Meta-analysis supports CAZ/AVI as Tx option for OXA-48–producing CRE




A systematic review and meta-analysis conducted by researchers in Singapore support ceftazidime-avibactam (CAZ/AVI) as a primary therapeutic alternative for the treatment of OXA-48–producing carbapenem-resistant Enterobacterales (CRE).
The cohort included 514 patients with microbiologically confirmed OXA-48 Enterobacterales infection from five studies who had received IV CAZ/AVI or any best available therapy (BAT) alternative (including CAZ but not AVI). The primary outcome was 30-day all-cause mortality. Secondary outcomes included clinical success, defined as improvement in signs and symptoms (eg, defervescence, normalization of white blood cell counts, procalcitonin, and/or C-reactive protein) from baseline to end of therapy.
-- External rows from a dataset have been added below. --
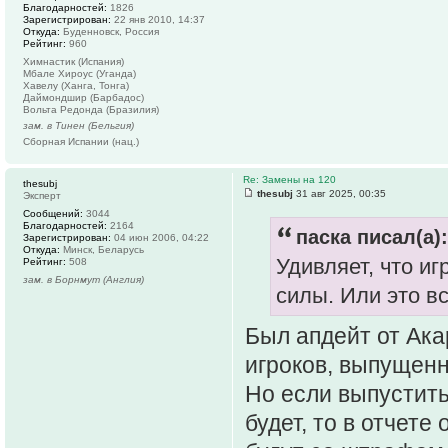
Благодарностей:
1826
Зарегистрирован:
22 янв 2010, 14:37
Откуда:
Буденновск, Россия
Рейтинг:
960
Химнастик (Испания)
Мбале Хироус (Уганда)
Хавелу (Ханга, Тонга)
Даймондшир (Барбадос)
Вольта Редонда (Бразилия)
зам. в Тинен (Бельгия)
Сборная Испании (нац.)
Re: Замены на 120
thesubj
thesubj
31 авг 2025, 00:35
Эксперт
Сообщений:
3044
Благодарностей:
2164
паска писал(а):
Зарегистрирован:
04 июн 2006, 04:22
Откуда:
Минск, Беларусь
Удивляет, что и
Рейтинг:
508
зам. в Борнмут (Англия)
силы. Или это в
Был апдейт от Ака
игроков, выпущенн
Но если выпустить
будет, то в отчете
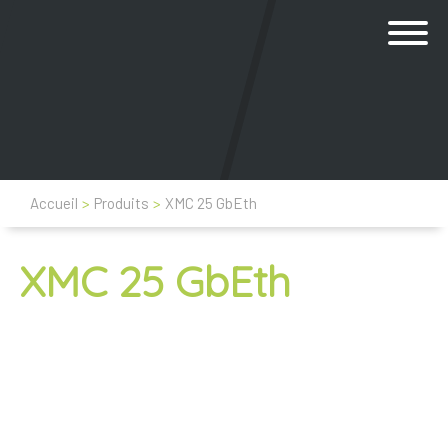
Accueil
>
Produits
>
XMC 25 GbEth
XMC 25 GbEth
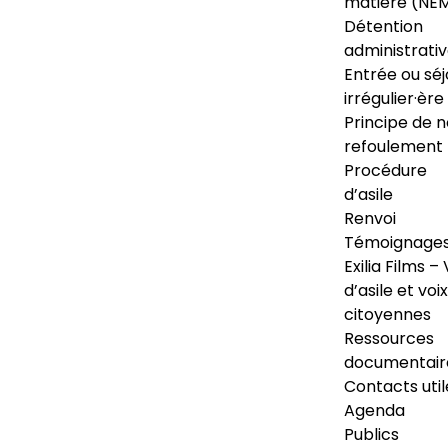
matière (NE
Détention
administrati
Entrée ou séj
irrégulier·ère
Principe de 
refoulement
Procédure
d’asile
Renvoi
Témoignage
Exilia Films – 
d’asile et voix
citoyennes
Ressources
documentair
Contacts util
Agenda
Publics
All five studies showed a lower 30-day mortality rate in the CAZ/AVI than in the BAT arm (22.5 percent vs 36.6 percent; odds ratio [OR], 0.46; p<0.05). This effect was sustained in the sensitivity analysis that excluded two studies with high risk of bias (p<0.05). [JAC Antimicrob Resist 2026;8:dlaf238]
Three of the five studies reporting data on the secondary outcome demonstrated a significantly higher rate of clinical success with CAZ/AVI vs BAT using a random-effects model with inverse-variance weighting (OR, 3.67; p<0.05).
CRE a public health concern
A meta-analysis found that mortality is twice as high in patients with CRE bacteraemia as opposed to those with carbapenem-susceptible Enterobacterales, with up to a 44 percent mortality rate due to carbapenem resistance. [Emerg Infect Dis 2014;20:1170-1175] “This underscores the significance of CRE as a public health concern,” the researchers highlighted.
There has been an upsurge in OXA-48 infections worldwide compared with other classical carbapenemases. [J Glob Infect Dis 2016;8:41-50] “In addition, OXA-48-producing isolates pose a significant challenge in laboratory diagnosis as they exhibit lower in vitro carbapenemase activity and may display susceptibility or lower minimum inhibitory concentrations to third-/fourth-generation cephalosporins and carbapenems,” the researchers explained.
CAZ is a third-generation cephalosporin, while AVI is a diazabicyclooctane non-β-lactam β-lactamase inhibitor that inhibits OXA-48 by forming a stable covalent complex. [Curr Opin Microbiol 2011;14:550-555] Initially approved by the FDA in 2015, CAZ/AVI is indicated for the treatment of infections for which no alternative treatment options are available, including complicated urinary tract infections, complicated intra-abdominal infections, and pneumonia (hospital- and ventilator-acquired). [https://www.accessdata.fda.gov/drugsatfda_docs/label/2019/206494s005,s006lbl.pdf, accessed February 5, 2026]
“These findings lend further tentative support to current antibiotic use guidelines, [such as ESCMID* and IDSA**, regarding] the role of CAZ/AVI for the treatment of OXA-48–producing Enterobacterales infections, over BAT comprising older agents (eg, carbapenems, polymyxins, aminoglycosides) used alone or in combination [with other agents],” the investigators concluded.
However, they noted that the findings should be interpreted with caution due to the limited number of studies, moderate-to-high risk of bias, and the broad definitions of the population, intervention, and the comparator. The study included participants with microbiologically confirmed OXA-48–producing Enterobacterales infection, irrespective of site, who had received any CAZ/AVI-containing regimen or other BAT, instead of a specific alternative antibiotic.
“[Also,] mortality alone may not reflect treatment efficacy, as it can be influenced by various factors unrelated to antibiotic treatment, such as underlying patient comorbidities or non-infectious complications, which are often more complex in patients with CRE infections,” they added.
The researchers called for further studies to validate the findings and ascertain the role of CAZ/AVI in relation to other emerging new therapies.